If I were inventing democracy from scratch I would not invent political parties. The power of parties to dominate and control every single candidate is disastrous for democracy. It increases public cynicism. It creates outrageous hyper-partisanship.
In the United States, the range of choice is controlled by a very small cartel comprised of the Democratic and Republican parties. The price my American cousins pay for this system is diminished democracy in a system that is increasingly dysfunctional.
In Canada with five parties in the House there is a freshness of ideas. We have a wider variety of political cultures. When you have just two choices, both sides know eventually they will win regardless of whether they have new and compelling ideas, or inspired leadership.

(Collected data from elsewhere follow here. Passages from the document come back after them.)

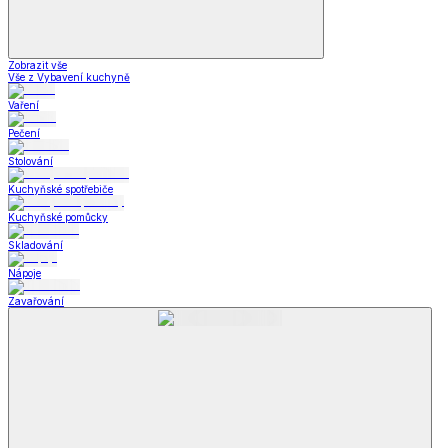
Zobrazit vše
Vše z Vybavení kuchyně
Vaření
Pečení
Stolování
Kuchyňské spotřebiče
Kuchyňské pomůcky
Skladování
Nápoje
Zavařování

I was born in Hartford, Connecticut. I have ancestors who signed the Declaration of Independence. Both my parents were registered Democrats. I voted Democrat in 1972, in the only ballot I cast in the U.S. before our family moved to Cape Breton.
My mother Stephanie volunteered as a Democratic fundraiser and campaigned against the Vietnam War, and wound up on Nixon’s Enemies List. On the wall of my parliamentary office is a framed watercolour of the White House that Franklin Roosevelt autographed for my grandfather.
Then there is the South Carolina branch of the family, all unrepentant conservatives. I love my Charleston relatives; when I called a cousin to report I’d been elected to Parliament, she said: “Hold on, I’ve got Rush Limbaugh on the radio.” Whenever we visited as children my mother would warn us: don’t mention politics!
Do you know what party George Washington belonged to? He didn’t. Washington was against political parties. The U.S. was never designed as a two-party system – not at all. Yet today Democrats and Republicans have a vice grip on their democracy.
In Canada you must pay money and obtain a membership to become “affiliated” with a party.
In the U.S., when you register to vote, you are asked: are you Democrat or Republican? The apparatus of the state asks you to declare your affiliation. This is an extreme level of integration of partisanship into the mechanics of an electoral process that excludes other parties.
I think people are hungering for intelligent representation that doesn’t pander, that isn’t all spin and attack ads. I think the direction of U.S. politics is dispiriting; there is a “me-first-ism” to partisanship. And now it contaminates Canadian politics, too. I fear there are people who would love to see a two-party system in Canada.
Any party system where a legislator must vote the interests of party, not of constituents and country, is unhealthy.